◆ Dataset records ◆

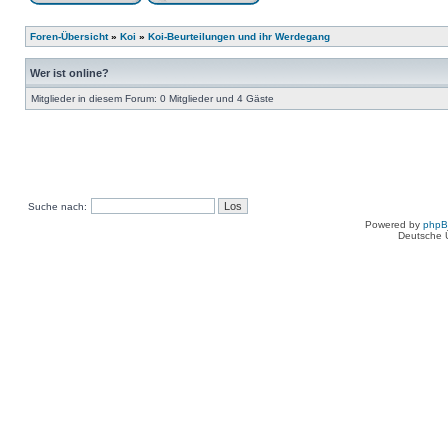
Foren-Übersicht
»
Koi
»
Koi-Beurteilungen und ihr Werdegang
Wer ist online?
Mitglieder in diesem Forum: 0 Mitglieder und 4 Gäste
Suche nach:
Powered by
php
Deutsche 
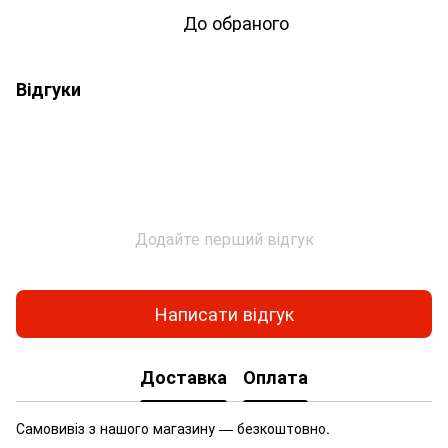
До обраного
Відгуки
Додайте перший відгук
Написати відгук
Доставка
Оплата
Самовивіз з нашого магазину — безкоштовно.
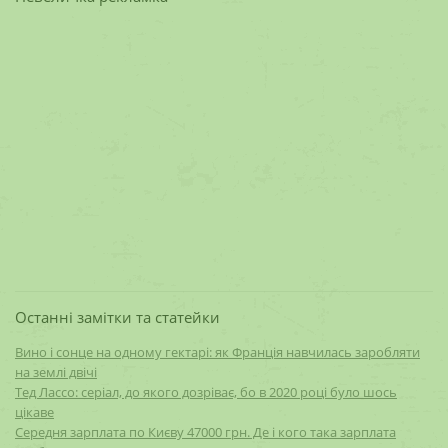
Останні замітки та статейки
Вино і сонце на одному гектарі: як Франція навчилась заробляти
на землі двічі
Тед Лассо: серіал, до якого дозріває, бо в 2020 році було шось
цікаве
Середня зарплата по Києву 47000 грн. Де і кого така зарплата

◆ What is being asked ◆
Exactly as written, copy the entries above without their pictures.

◆ Task answer ◆
Foren-Übersicht
»
Koi
»
Koi-Beurteilungen und ihr Werdegang
Wer ist online?
Mitglieder in diesem Forum: 0 Mitglieder und 4 Gäste
Suche nach:
Powered by
php
Deutsche 
До обраного
Відгуки
Додайте перший відгук
Написати відгук
Доставка
Оплата
Самовивіз з нашого магазину — безкоштовно.
Останні замітки та статейки
Вино і сонце на одному гектарі: як Франція навчилась заробляти
на землі двічі
Тед Лассо: серіал, до якого дозріває, бо в 2020 році було шось
цікаве
Середня зарплата по Києву 47000 грн. Де і кого така зарплата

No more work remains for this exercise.